Thursday, January 29, 2009

All the King’s Men

The big news in the book world yesterday was the announcement -- long rumored -- that The Washington Post would discontinue the dead-tree version of its long-running book section. From Motoko Rich of The New York Times:
In another sign that literary criticism is losing its profile in newspapers, The Washington Post has decided to shutter the print version of Book World, its Sunday stand-alone book review section, and shift reviews to space inside two other sections of the paper.
On the surface of things, that announcement sounds somewhat scary. But once you get past Rich’s sky-is-falling opening paragraphs, you see that the situation is not quite so dire as it seems. For one thing, Book World will continue to be available in the newspaper’s Web version. For another, it will put in occasional appearances “as a stand-alone print section oriented around special themes like summer reading or children’s books.”

The fact is, book reviews aren’t the only things getting hit in the newspaper business these days: the entire industry is in crisis. The biggest problem: fewer people are reading newspapers. Advertisers know this, and so fewer of them are willing to pony up their currently scarce dollars to put an ad in front of maybe not that many people.

In the death spiral in which the newspaper business currently finds itself, shrinking book review space is the least of the industry’s worries. And, truly? It’s the least of our worries, as well. Newspapers in crisis mean reporters’ jobs in jeopardy and a threat, ultimately, to the way news sections are supplied with their material. And without real journalists digging up real news for real newspapers, we are ultimately going to be in real trouble. Really.

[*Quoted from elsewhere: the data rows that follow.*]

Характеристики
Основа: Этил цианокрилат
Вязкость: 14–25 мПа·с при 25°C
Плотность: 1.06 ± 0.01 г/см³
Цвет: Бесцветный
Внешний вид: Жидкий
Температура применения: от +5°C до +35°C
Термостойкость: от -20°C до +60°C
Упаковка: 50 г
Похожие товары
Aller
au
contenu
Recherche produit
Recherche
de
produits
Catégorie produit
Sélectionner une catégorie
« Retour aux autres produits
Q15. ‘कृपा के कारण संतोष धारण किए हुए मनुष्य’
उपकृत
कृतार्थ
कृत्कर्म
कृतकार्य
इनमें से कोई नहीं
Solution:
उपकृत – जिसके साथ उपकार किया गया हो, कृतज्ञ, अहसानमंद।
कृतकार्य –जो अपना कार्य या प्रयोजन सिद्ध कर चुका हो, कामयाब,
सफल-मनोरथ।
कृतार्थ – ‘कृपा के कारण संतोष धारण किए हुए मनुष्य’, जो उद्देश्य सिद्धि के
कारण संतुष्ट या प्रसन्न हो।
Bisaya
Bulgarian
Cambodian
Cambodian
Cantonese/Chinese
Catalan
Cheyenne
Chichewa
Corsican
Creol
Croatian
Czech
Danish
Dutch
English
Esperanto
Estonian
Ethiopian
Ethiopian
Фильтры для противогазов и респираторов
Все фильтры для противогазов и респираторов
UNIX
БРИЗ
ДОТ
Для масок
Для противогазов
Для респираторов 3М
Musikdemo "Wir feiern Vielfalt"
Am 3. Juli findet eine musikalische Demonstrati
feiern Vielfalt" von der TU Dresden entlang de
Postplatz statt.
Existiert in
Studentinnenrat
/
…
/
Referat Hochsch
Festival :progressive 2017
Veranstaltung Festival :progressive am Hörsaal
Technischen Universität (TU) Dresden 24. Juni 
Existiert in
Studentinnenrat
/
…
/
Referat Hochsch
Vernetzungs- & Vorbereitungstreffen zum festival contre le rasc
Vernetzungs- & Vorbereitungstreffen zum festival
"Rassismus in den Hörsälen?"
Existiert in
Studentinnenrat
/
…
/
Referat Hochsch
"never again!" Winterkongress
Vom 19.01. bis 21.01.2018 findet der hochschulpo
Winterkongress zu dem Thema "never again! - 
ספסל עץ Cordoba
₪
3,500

One of the things that just kills me is that the whole loss of book review space was avoidable. Book industry leaders, in their infinite wisdom, decided some time ago that, of all the products in the world that could be sold by advertising, theirs was immune. Newspapers aren’t cutting review space because they don’t like books: they’re cutting it because advertisers aren’t supporting said space. You don’t see broadsheets cutting their entertainment sections, do you? And why? Because movie companies know how to sell their products and keep the review pipeline open at the same time. Here’s the Times again:
As it happens, Book World never garnered much advertising from publishers, who generally spend very little on newspaper ads. Publishers now focus their marketing dollars on cooperative agreements with chain bookstores, which guarantee that certain books will receive prominent display at the front of stores.
So the problem of shrinking review space is solvable: if publishers started advertising their products in newspapers, said papers would happily increase the space devoted to book coverage. That’s just how it works: there is always a predetermined advertising-to-editorial ratio. And everyone goes away happy.

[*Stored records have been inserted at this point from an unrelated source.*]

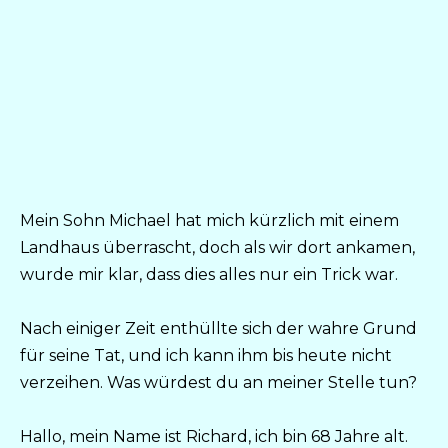
Mein Sohn Michael hat mich kürzlich mit einem
Landhaus überrascht, doch als wir dort ankamen,
wurde mir klar, dass dies alles nur ein Trick war.
Nach einiger Zeit enthüllte sich der wahre Grund
für seine Tat, und ich kann ihm bis heute nicht
verzeihen. Was würdest du an meiner Stelle tun?
Hallo, mein Name ist Richard, ich bin 68 Jahre alt.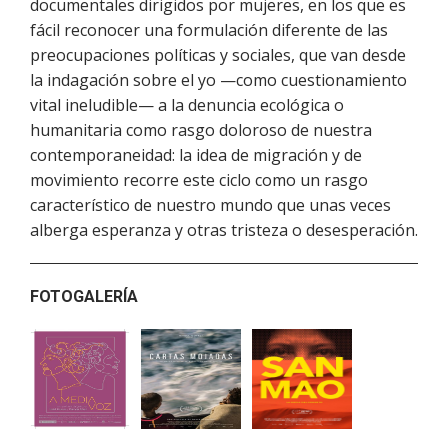
documentales dirigidos por mujeres, en los que es
fácil reconocer una formulación diferente de las
preocupaciones políticas y sociales, que van desde
la indagación sobre el yo —como cuestionamiento
vital ineludible— a la denuncia ecológica o
humanitaria como rasgo doloroso de nuestra
contemporaneidad: la idea de migración y de
movimiento recorre este ciclo como un rasgo
característico de nuestro mundo que unas veces
alberga esperanza y otras tristeza o desesperación.
FOTOGALERÍA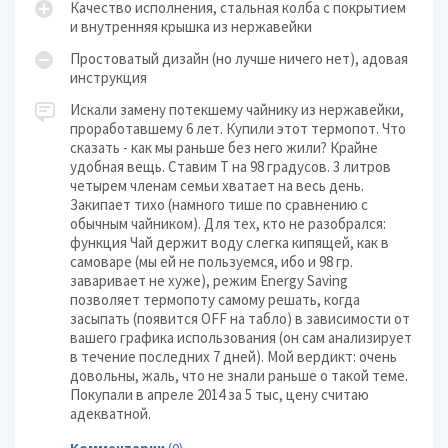
Качество исполнения, стальная колба с покрытием
и внутренняя крышка из нержавейки
Простоватый дизайн (но лучше ничего нет), адовая
инструкция
Искали замену потекшему чайнику из нержавейки,
проработавшему 6 лет. Купили этот термопот. Что
сказать - как мы раньше без него жили? Крайне
удобная вещь. Ставим Т на 98 градусов. 3 литров
четырем членам семьи хватает на весь день.
Закипает тихо (намного тише по сравнению с
обычным чайником). Для тех, кто не разобрался:
функция Чай держит воду слегка кипящей, как в
самоваре (мы ей не пользуемся, ибо и 98 гр.
заваривает не хуже), режим Energy Saving
позволяет термопоту самому решать, когда
засыпать (появится OFF на табло) в зависимости от
вашего графика использования (он сам анализирует
в течение последних 7 дней). Мой вердикт: очень
довольны, жаль, что не знали раньше о такой теме.
Покупали в апреле 2014 за 5 тыс, цену считаю
адекватной.
Комментарии
(0)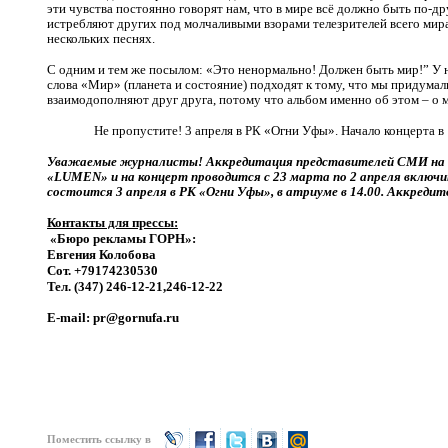
эти чувства постоянно говорят нам, что в мире всё должно быть по-др
истребляют других под молчаливыми взорами телезрителей всего мира
нескольких песнях.
С одним и тем же посылом: «Это ненормально! Должен быть мир!” У н
слова «Мир» (планета и состояние) подходят к тому, что мы придумали
взаимодополняют друг друга, потому что альбом именно об этом – о м
Не пропустите! 3 апреля в РК «Огни Уфы». Начало концерта в 
Уважаемые журналисты! Аккредитация представителей СМИ на п
«
LUMEN
» и на концерт проводится с 23 марта по 2 апреля включ
состоится 3 апреля в РК «Огни Уфы», в атриуме в 14.00. Аккреди
Контакты для прессы:
«Бюро рекламы ГОРН»:
Евгения Колобова
Сот. +79174230530
Тел. (347) 246-12-21,246-12-22
E-mail: pr@gornufa.ru
Поместить ссылку в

Meanwhile, back in reality, books coverage is really the teensiest problem on the print media’s plate. With readers falling away by the busload, newspaper publishers are busily rethinking everything about their business. People still need news, we know that. But how to get it to them? Television has proven to be a candy floss medium for news delivery. And bloggers can’t function in a vacuum. I mean, truly: imagine Watergate in the era of blogs. Wonderful! Now imagine it without Woodward and Bernstein. You see what I’m saying? Without them, we’re sunk.

So don’t go away sad or even mad. Go away and think about how you’d like news -- real news -- delivered. We need it: that’s clear. What is not yet known is exactly what form it will take. But whatever one it does? I’m betting books coverage will be a part of the package.